We evict items in an LRU fashion, but it is not a strict, single LRU.
Memcached (and MemCachier) divides memory up into buckets, where each bucket manages key-value pairs of similar sizes. I.e., all key-value pairs of size 129 - 256 bytes will be in bucket B1, while key-value pairs of size 257 - 512 bytes will be in different bucket B2.
For various performance reasons, memcached has a separate LRU per bucket. This allows it to guarantee O(1) operations for everything. This means though that when an item is evicted, the LRU used depends on the size of the new item being stored. If the item being store is 183 bytes, then the LRU and only the LRU for bucket B1 is used. This then isn't strict LRU but a sharded form.
What can sometimes happen though is a data imbalance. Say you start with a new cache and store only items of N bytes up until your limit. They'll all end up in one bucket Bx. This means bucket Bx will have taken all the memory your cache has. If you try to store another item that is say 2N+1 bytes in size, it'll end up in a different bucket By However, you are out of memory and something needs to be evicted. Bucket By though has no items yet, so we can't evict anything! In Memcached this situation leads to an error, in MemCachier we allow it to succeed and you'll go slightly above your memory limit. However, any future stores to bucket By will immediately evict the previously stored item. Essentially, bucket By has room for 1 key only.
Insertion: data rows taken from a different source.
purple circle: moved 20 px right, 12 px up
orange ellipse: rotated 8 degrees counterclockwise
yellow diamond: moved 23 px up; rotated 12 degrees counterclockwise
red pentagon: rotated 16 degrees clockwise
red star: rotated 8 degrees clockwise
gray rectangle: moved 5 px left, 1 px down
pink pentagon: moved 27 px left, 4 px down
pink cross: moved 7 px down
The only way to fix this right now sadly is to flush your cache. Once memory has been assigned to a particular bucket, it can never be used by a different bucket. Generally the issue doesn't occur as customers store data across all buckets, the above example is an extreme of what can occur as an imbalance.
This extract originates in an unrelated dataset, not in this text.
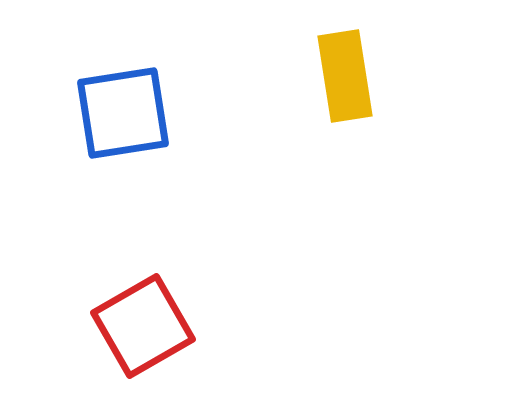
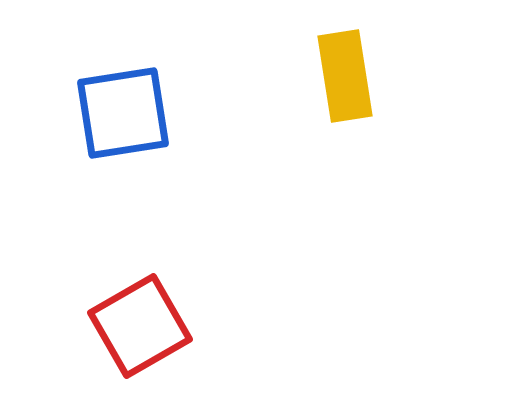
red square: moved 3 px left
If you use MemCachier for say two or more very distinctive use cases (i.e., a session store and a HTML fragment cache), we generally recommend you use two separate caches as it helps avoid the above issue occurring.
Sadly we can't. We make sure that we are in the same Amazon data centre as your Heroku dynos. So right now for Heroku that is either EU or US-East.
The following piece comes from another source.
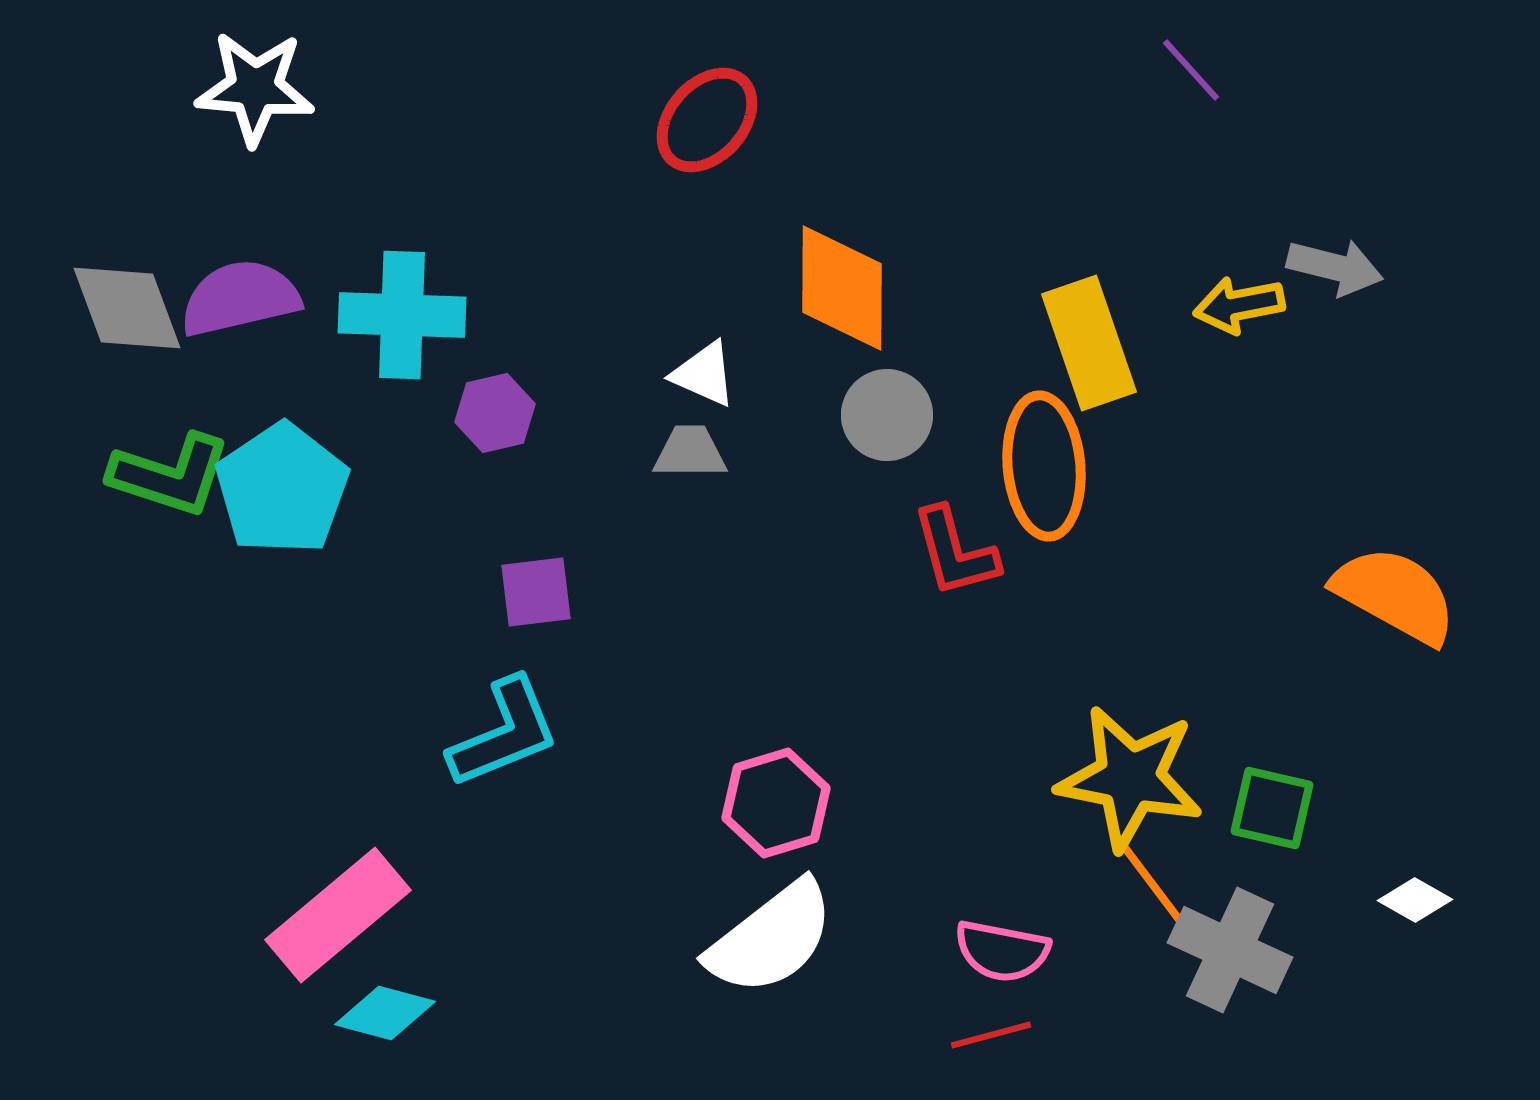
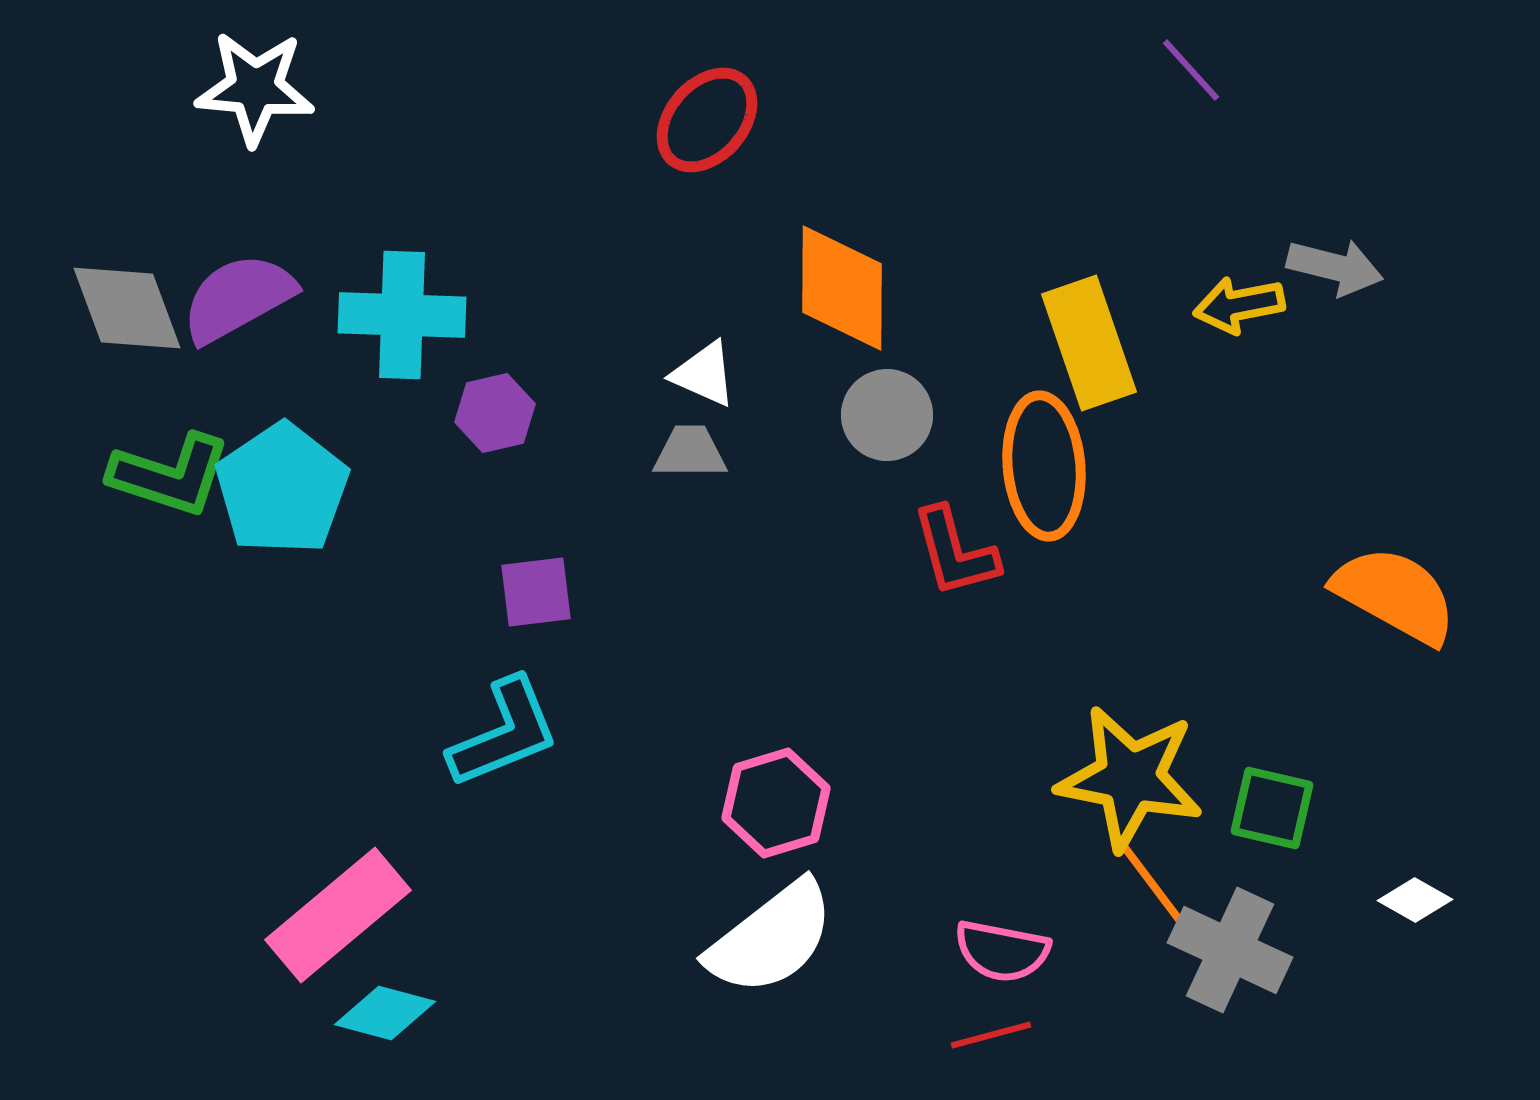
purple semicircle: moved 2 px left; rotated 16 degrees counterclockwise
However, Amazon data centres also have availability zones (AZ), which are marketed as physically isolated sub-data-centres providing fault tolerance (separate power, networks... etc). Going from one AZ to another is more expensive than going between two machines in the same AZ. Latency in same AZ is pretty stable and around 0.3ms. Latency across AZ is higher, around 0.5 - 1.5ms and much more variability (outliers can be 100's of ms).
Heroku spins up your dynos in multiple AZ and chooses them randomly. So there is no way for us to be in the same AZ as all your dynos.
This is generally fine as cross AZ is fast enough but the outliers in the network latency do cause some problems as its often the case that when a customers sees time outs on rare occasions in their logs they are caused by this fundamental issue and not something we can address. These occurrences are rare though so overall cause no issue, just annoying log messages.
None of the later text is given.